Timber piles are made of-tree trunks driven with small end as a point
Maximums length: 35m; optimum length: 9 – 20m
Max load for usual conditions: 450kN; optimum load range = 80 – 240kN
Disadvantages of using timber piles:
Difficult to splice, vulnerable to damage in hard driving, vulnerable to decay unless treated with preservatives (If timber is below permanent Water table it will apparently last forever), if subjected to alternate wetting & drying, the useful life will be short, partly embedded piles or piles above Water table are susceptible to damage from wood borers and other insects unless treated.
Comparatively low initial cost, permanently submerged piles are resistant to decay, easy to handle, best suited for friction piles in granular material.
Maximum length practically unlimited, optimum length: 12-50m.
Load for usual conditions = maximum allowable stress x cross-sectional area.
The members are usually rolled HP shapes/pipe piles. Wide flange beams & I beams proportioned to withstand the hard driving stress to which the pile may be subjected. In HP pile the flange thickness = web thickness, piles are either welded or seamless steel pipes, which may be driven either open ended or closed end. Closed end piles are usually filled with concrete after driving.
Open end piles may be filled but this is not often necessary.
Advantages of steel piles:
Easy to splice, high capacity, small displacement, able to penetrate through light obstructions, best suited for end bearing on rock, reduce allowable capacity for corrosive locations or provide corrosion protection.
Vulnerable to corrosion.
HP section may be damaged/deflected by major obstruction.
Concrete piles may be precast, prestressed, cast in place, or of composite construction.
Precast concrete piles may be made using ordinary reinforcement or they may be prestressed.
Precast piles using ordinary reinforcement are designed to resist bending stresses during picking up & transport to the site & bending moments from lateral loads and to provide sufficient resistance to vertical loads and any tension forces developed during driving.
Prestressed piles are formed by tensioning high strength steel prestress cables, and casting the concrete about the cable. When the concrete hardens, the prestress cables are cut, with the tension force in the cables now producing compressive stress in the concrete pile. It is common to higher-strength concrete (35 to 55 MPa) in prestressed piles because of the large initial compressive stresses from prestressing. Prestressing the piles, tend to counteract any tension stresses during either handling or driving.
Max length: 10 – 15m for precast, 20 – 30m for prestressed.
Optimum length 10 – 12m for precast. 18 – 25m prestressed.
Loads for usual conditions 900 for precast. 8500kN for prestressed.
Optimum load range: 350 – 3500kN.
High load capacities, corrosion resistance can be attained, hard driving possible.
Cylinder piles in particular are suited for bending resistance.
Cast in place concrete piles are formed by drilling a hole in the ground & filling it with concrete. The hole may be drilled or formed by driving a shell or casing into the ground.
Concrete piles are considered permanent, however certain soils (usually organic) contain materials that may form acids that can damage the concrete.

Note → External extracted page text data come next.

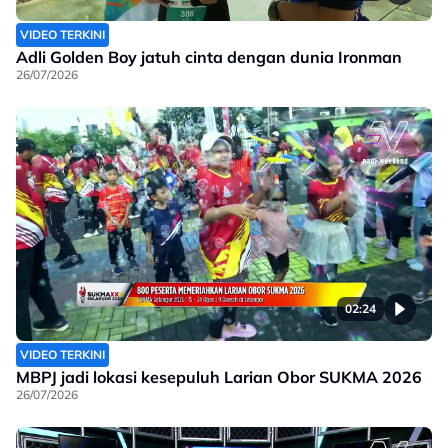
VIDEO TERKINI
Adli Golden Boy jatuh cinta dengan dunia Ironman
26/07/2026
02:24
VIDEO TERKINI
MBPJ jadi lokasi kesepuluh Larian Obor SUKMA 2026
26/07/2026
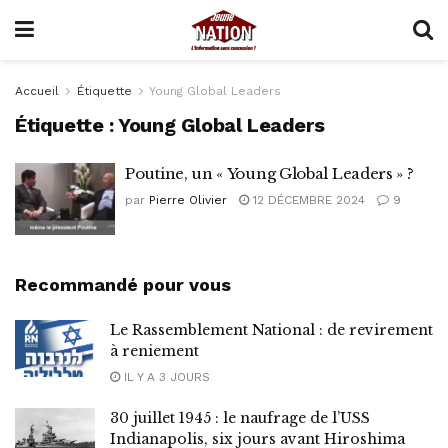
Accueil
Étiquette
Young Global Leaders
Étiquette :
Young Global Leaders
Poutine, un « Young Global Leaders » ?
par
Pierre Olivier
12 DÉCEMBRE 2024
9
Recommandé pour vous
Le Rassemblement National : de revirement
à reniement
IL Y A 3 JOURS
30 juillet 1945 : le naufrage de l’USS
Indianapolis, six jours avant Hiroshima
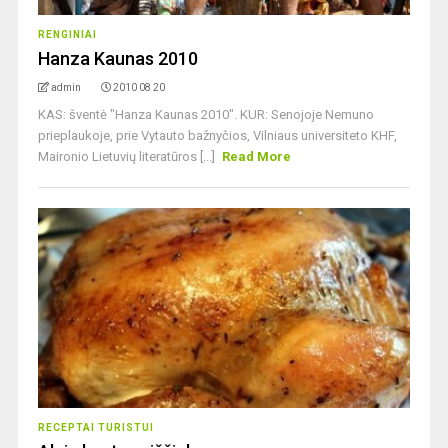
RENGINIAI
Hanza Kaunas 2010
admin
2010 08 20
KAS: šventė "Hanza Kaunas 2010". KUR: Senojoje Nemuno
prieplaukoje, prie Vytauto bažnyčios, Vilniaus universiteto KHF,
Maironio Lietuvių literatūros [...]
Read More
RECEPTAI TURISTUI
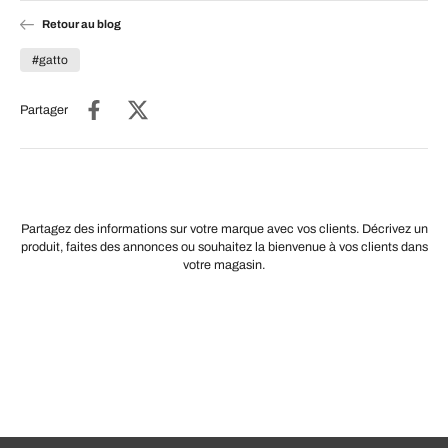
Retour au blog
#gatto
Partager
Partagez des informations sur votre marque avec vos clients. Décrivez un
produit, faites des annonces ou souhaitez la bienvenue à vos clients dans
votre magasin.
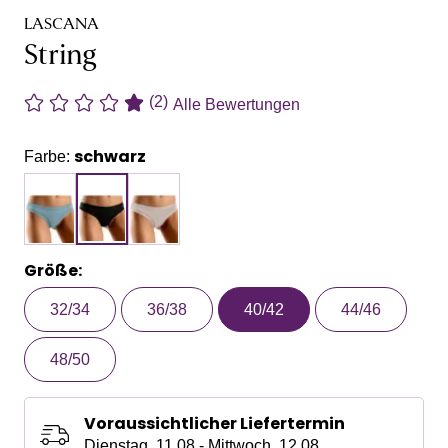
LASCANA
String
(2)
Alle Bewertungen
schwarz
Farbe:
Größe:
32/34
36/38
40/42
44/46
48/50
Voraussichtlicher Liefertermin
Dienstag, 11.08 - Mittwoch, 12.08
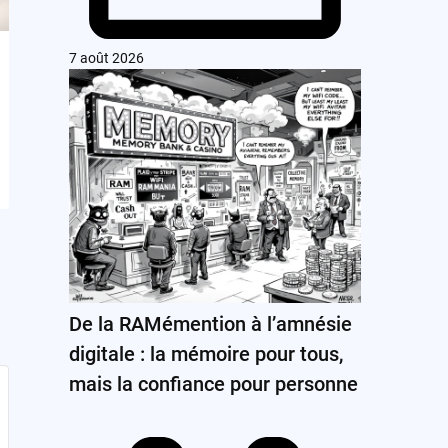
7 août 2026
De la RAMémention à l’amnésie
digitale : la mémoire pour tous,
mais la confiance pour personne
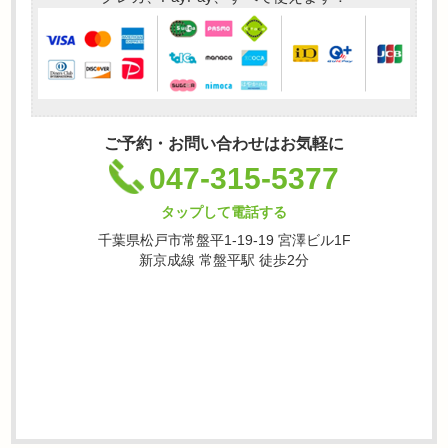
ご予約・お問い合わせはお気軽に
047-315-5377
タップして電話する
千葉県松戸市常盤平1-19-19 宮澤ビル1F
新京成線 常盤平駅 徒歩2分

Salt water may also adversely react with the concrete unless special precautions are taken when the mix proportions are designed. Additionally, concrete piles used for marine structures may undergo abrasion from wave action and floating debris in the water.
Difficult to handle unless prestressed, high initial cost, considerable displacement, prestressed piles are difficult to splice.
Alternate freezing thawing can cause concrete damage in any exposed situation.